Source records »
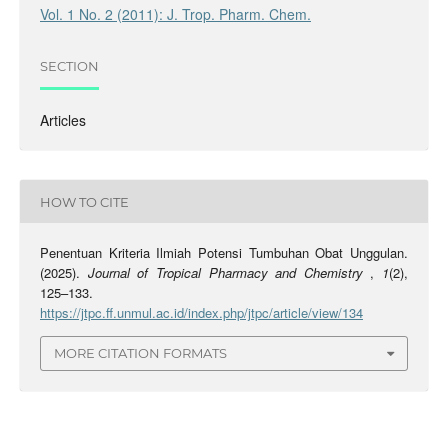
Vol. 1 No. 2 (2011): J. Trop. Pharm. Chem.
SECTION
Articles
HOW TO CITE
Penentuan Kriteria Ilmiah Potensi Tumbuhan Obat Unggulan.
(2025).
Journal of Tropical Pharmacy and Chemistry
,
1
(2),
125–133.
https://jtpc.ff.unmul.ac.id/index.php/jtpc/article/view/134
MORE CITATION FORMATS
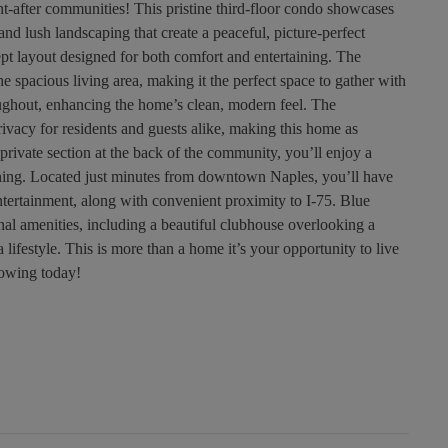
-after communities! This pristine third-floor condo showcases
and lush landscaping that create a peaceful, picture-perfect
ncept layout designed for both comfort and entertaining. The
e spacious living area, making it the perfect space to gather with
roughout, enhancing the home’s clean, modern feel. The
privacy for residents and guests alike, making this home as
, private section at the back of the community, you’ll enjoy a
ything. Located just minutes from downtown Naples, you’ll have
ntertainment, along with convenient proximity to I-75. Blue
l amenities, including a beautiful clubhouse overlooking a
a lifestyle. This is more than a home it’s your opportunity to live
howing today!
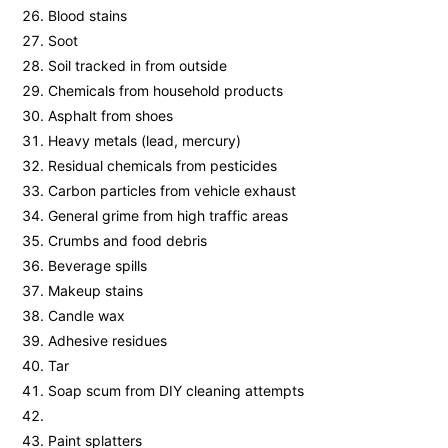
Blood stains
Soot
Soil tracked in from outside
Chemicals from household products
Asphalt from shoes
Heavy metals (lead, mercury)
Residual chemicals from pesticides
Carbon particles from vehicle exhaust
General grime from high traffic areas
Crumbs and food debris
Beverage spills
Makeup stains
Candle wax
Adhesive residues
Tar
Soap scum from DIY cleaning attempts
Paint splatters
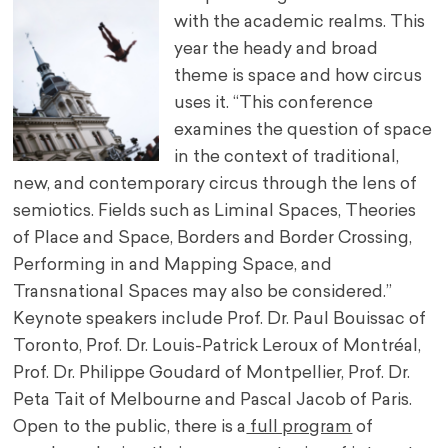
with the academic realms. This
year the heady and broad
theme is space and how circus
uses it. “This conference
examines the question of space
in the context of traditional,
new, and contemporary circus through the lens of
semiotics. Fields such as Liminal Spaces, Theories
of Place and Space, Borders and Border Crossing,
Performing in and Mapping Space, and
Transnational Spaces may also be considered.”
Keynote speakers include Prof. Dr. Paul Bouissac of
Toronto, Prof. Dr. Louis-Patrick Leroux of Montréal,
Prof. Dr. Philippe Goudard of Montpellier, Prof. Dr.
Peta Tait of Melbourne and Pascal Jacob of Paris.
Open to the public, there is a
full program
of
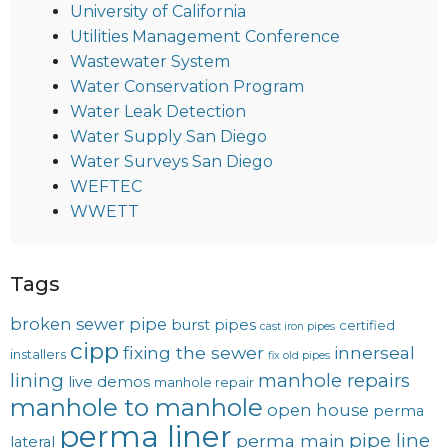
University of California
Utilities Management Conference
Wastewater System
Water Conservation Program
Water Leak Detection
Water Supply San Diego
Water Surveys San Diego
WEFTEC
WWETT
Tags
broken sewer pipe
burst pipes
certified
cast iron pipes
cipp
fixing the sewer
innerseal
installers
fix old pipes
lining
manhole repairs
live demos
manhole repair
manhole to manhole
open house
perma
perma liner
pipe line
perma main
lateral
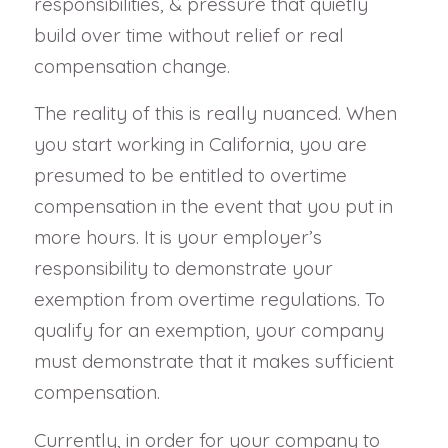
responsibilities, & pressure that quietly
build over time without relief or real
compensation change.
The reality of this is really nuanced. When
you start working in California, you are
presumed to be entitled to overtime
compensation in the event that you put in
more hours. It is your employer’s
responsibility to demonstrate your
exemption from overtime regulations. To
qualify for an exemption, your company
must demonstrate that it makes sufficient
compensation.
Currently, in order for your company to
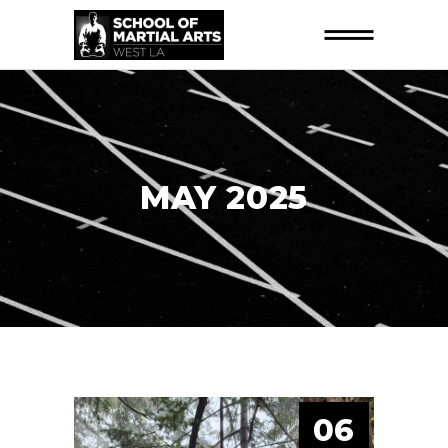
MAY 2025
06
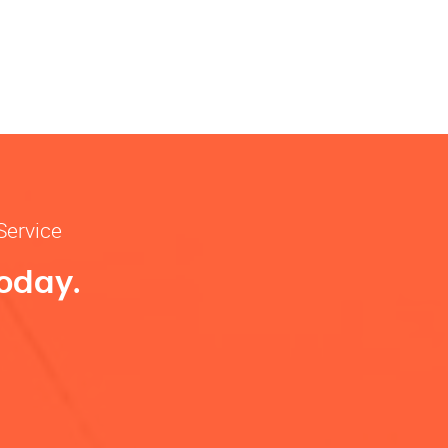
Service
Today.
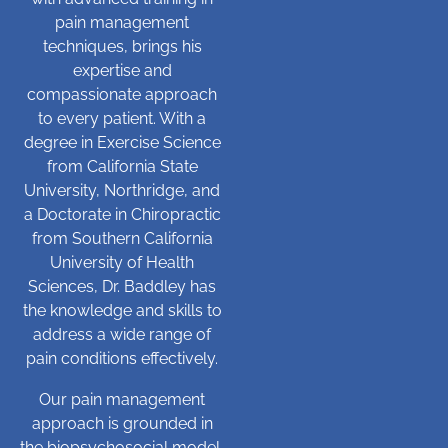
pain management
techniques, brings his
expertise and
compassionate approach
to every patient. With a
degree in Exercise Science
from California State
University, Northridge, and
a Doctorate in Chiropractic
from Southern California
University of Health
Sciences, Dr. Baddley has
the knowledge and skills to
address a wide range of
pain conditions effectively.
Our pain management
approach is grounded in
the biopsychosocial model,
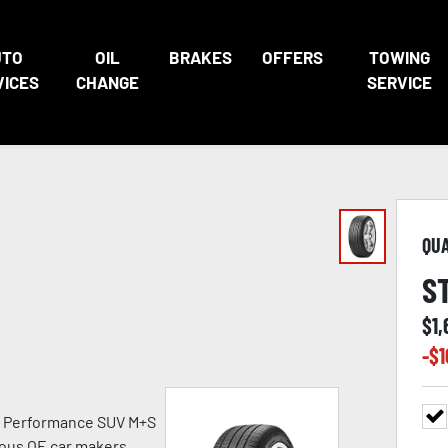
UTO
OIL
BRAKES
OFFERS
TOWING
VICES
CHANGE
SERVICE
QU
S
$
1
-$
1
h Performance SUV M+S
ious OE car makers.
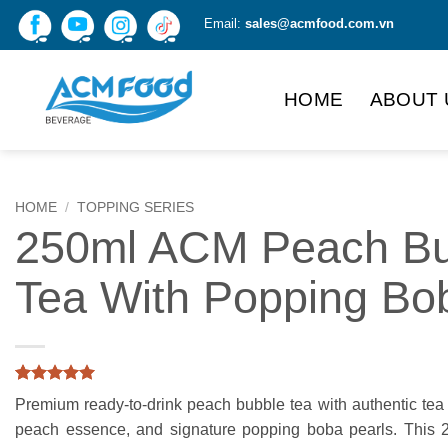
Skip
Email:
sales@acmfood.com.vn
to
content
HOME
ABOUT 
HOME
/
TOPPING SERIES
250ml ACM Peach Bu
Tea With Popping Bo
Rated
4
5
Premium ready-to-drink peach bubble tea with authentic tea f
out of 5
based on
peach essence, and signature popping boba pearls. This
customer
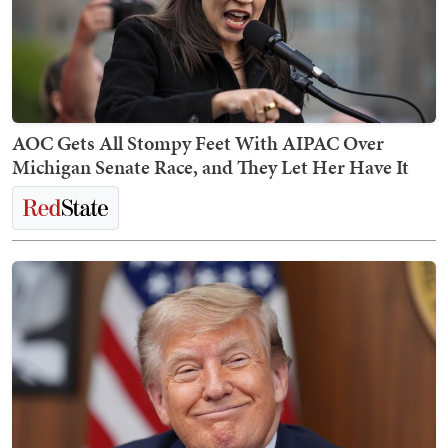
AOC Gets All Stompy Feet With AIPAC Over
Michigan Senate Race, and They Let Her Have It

* * *

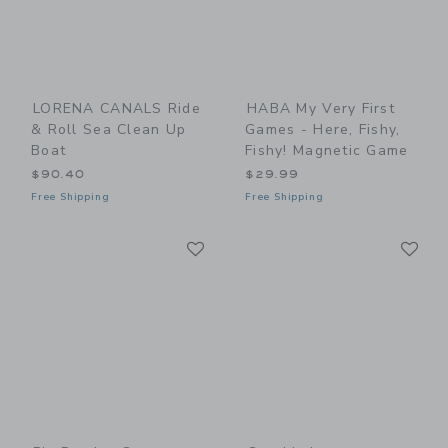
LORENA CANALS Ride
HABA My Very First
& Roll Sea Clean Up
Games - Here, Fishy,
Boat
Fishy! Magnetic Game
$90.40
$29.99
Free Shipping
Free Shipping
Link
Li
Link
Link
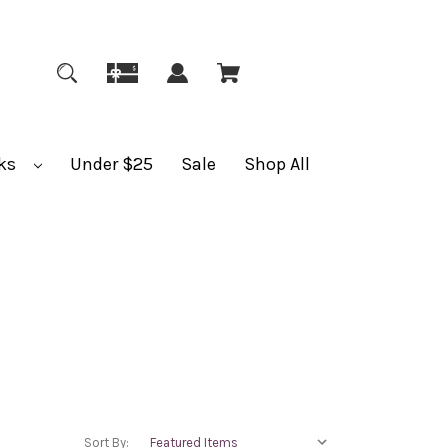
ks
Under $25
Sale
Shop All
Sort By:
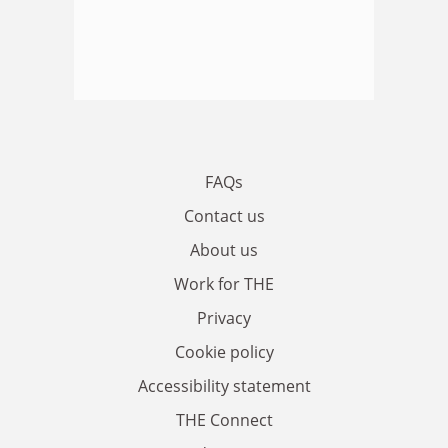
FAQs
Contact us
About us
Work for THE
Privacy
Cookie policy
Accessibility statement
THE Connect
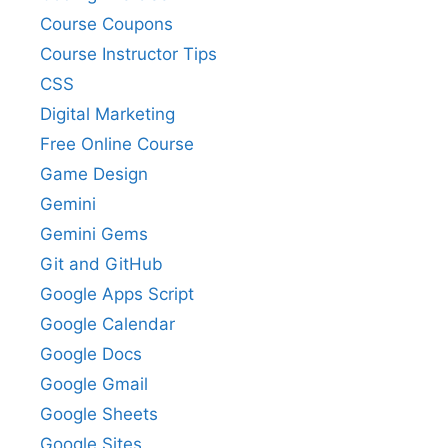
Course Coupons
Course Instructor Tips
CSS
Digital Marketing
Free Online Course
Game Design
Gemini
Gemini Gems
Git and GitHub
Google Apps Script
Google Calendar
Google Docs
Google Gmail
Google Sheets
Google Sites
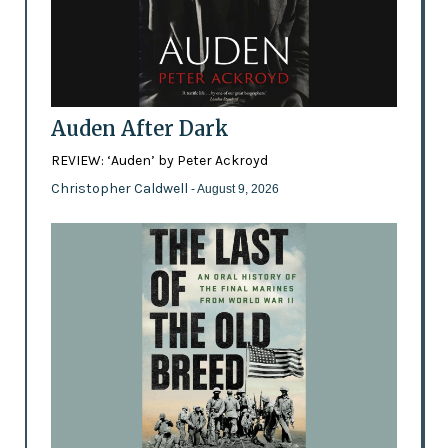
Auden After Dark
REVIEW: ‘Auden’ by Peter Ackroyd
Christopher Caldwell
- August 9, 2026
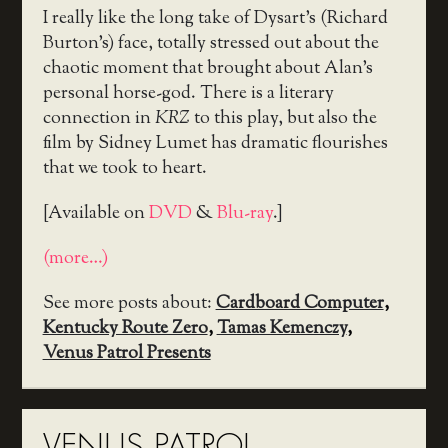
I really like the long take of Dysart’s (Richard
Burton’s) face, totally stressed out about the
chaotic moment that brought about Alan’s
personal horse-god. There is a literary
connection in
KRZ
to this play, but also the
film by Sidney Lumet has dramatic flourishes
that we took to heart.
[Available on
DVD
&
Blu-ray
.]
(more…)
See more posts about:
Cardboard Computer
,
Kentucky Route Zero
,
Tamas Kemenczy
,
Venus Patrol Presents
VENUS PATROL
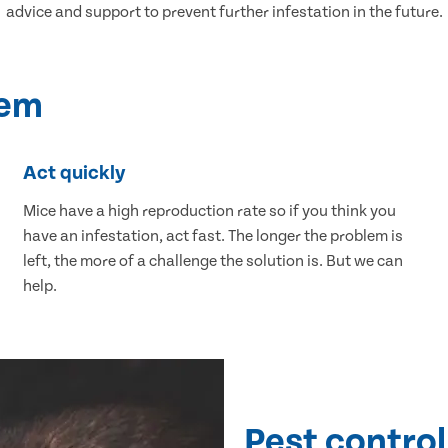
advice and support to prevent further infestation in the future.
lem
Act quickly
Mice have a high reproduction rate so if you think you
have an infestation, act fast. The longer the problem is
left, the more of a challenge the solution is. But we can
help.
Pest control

--

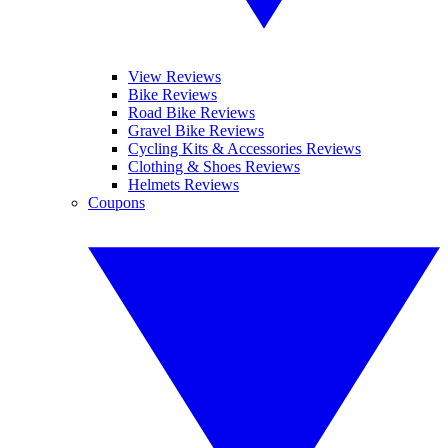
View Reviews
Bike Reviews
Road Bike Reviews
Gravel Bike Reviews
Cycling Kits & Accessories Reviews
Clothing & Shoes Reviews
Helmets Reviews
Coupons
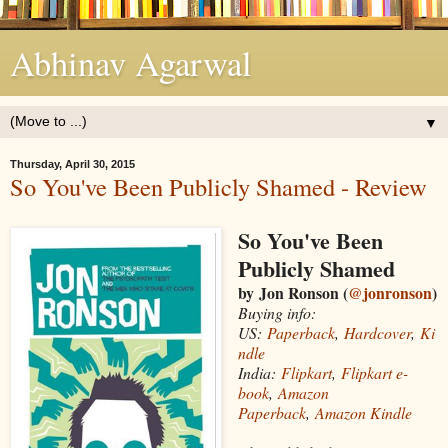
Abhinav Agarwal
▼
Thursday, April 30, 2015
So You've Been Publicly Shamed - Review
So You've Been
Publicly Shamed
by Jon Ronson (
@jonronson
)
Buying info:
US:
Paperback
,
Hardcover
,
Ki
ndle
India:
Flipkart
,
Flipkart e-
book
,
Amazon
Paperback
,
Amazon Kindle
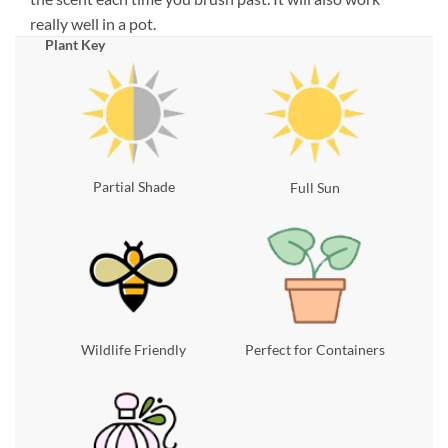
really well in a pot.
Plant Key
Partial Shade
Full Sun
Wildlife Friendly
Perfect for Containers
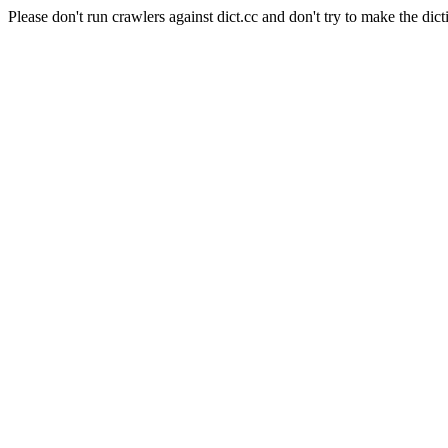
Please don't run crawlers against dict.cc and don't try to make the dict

What the exercise asks »
Scan the data above and state how many of its lines contain the string "demonstrate", with no other content.

Solution »
2